A picture postcard view of Stoke Lock in the 1900s.

The lock, of course, remains to this day with its keeper’s cottage alongside. But I can’t help thinking that in its heyday of commercial traffic on the waterway and right on into the 20th century it would have been something of a remote location on the outskirts of Guildford.

Today, the suburban development of Bellfields is close by along with the Slyfield Industrial Estate, that includes the local public tip (now called a recycling centre) at the end of Moorfield Road.

The reason why it was once such as remote place is rather obvious. By the end of the 19th century it had become the site of the town’s sewage works and refuse tip! A place where most of Guildford’s inhabitants would have chosen to stay well away from.

From about 1896, Guildford’s refuse was barged down the river from a ‘transfer station’ in Bedford Road near the town centre and dumped on the marshy ground just beyond Stoke Lock.

Alfred Batchelor sitting on the doorstep of Stoke Lock lock-keeper’s cottage in the late 1930s. He was originally a bargeman and became lock-keeper in later life. He died there aged 73 on June 7, 1943.

Dumping of refuse as landfill was replaced by an incinerator (then called a dust destructor), built off Woking Road just prior to the First World War. In the 1960s and 70s, landfill returned with a further area of land at Slyfield used to bury the town’s rubbish.

It’s the dumping of the town’s late Victorian and Edwardian rubbish that has fascinated me for many years. The site of the old tip was excavated from the 1970s onwards by myself and many others for old bottles and bygones.

Back then, a fellow bottle hunter told me that one day while he was there, digging through the layers of ash and composed material for old bottles, an elderly man came long to see what he was doing.

This person told my fellow bottle collector that he remembered this site in his youth – back in the early 1900s.

He recalled the barges mooring up beside the river bank, adding that  ‘narrow-guage railway lines’ were laid across the marshy ground. On these were trucks into which the town’s refuse was transferred and then pushed by hand and tipped.

I reckon any remains of Weston’s ‘flowing river’ were obliterated by the dumping of Guildford’s rubbish at the turn of the 20th century.

Of course, no photos of the tip during those years appear to exist, but there are a number of photos of Stoke Lock – several of which were published as picture postcards. No doubt the postcard company photographers didn’t stray as far as the tip!

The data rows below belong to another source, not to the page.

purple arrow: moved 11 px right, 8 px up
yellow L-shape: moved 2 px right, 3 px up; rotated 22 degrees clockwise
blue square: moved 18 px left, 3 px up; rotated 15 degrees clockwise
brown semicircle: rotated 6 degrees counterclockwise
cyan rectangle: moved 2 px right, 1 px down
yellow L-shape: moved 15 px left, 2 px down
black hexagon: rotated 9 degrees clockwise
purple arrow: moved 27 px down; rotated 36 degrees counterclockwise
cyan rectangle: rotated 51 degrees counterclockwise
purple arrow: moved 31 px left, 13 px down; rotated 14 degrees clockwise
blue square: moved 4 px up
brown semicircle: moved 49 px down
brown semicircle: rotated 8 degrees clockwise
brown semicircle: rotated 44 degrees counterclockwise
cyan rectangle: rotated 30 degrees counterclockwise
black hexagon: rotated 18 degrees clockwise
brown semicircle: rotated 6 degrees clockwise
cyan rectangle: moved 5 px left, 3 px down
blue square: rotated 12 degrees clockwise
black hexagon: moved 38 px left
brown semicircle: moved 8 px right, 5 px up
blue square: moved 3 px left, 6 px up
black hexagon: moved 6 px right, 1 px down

Just as well perhaps, as it is said that as well as domestic refuse, all kinds of other unsavoury things found a ‘final resting place’ down there. Evidently, an area was set aside for the dumping of metal items and another for dead dogs, cats and other animals of no use to the knackers yard!

Perhaps, if this stretch of the river had not become the site of the town’s sewage works, refuse tip, and today’s recycling centre, it’s importance in the history of the UK’s waterways would now be more appreciated.

Eillen Pierce of Guildford kindly allowed me to copy this photo taken on a Wey barge and the one of her grandfather, Alfred Batchelor, seen above. From left, Mrs Pierce’s grandmother on her father’s side of the family; Eileen James (later Pierce); Ivy James (Mrs Pierce’s mother); Audrey James (Mrs Pierce’s sister); Aunt Dora Aimes. Cicra 1934.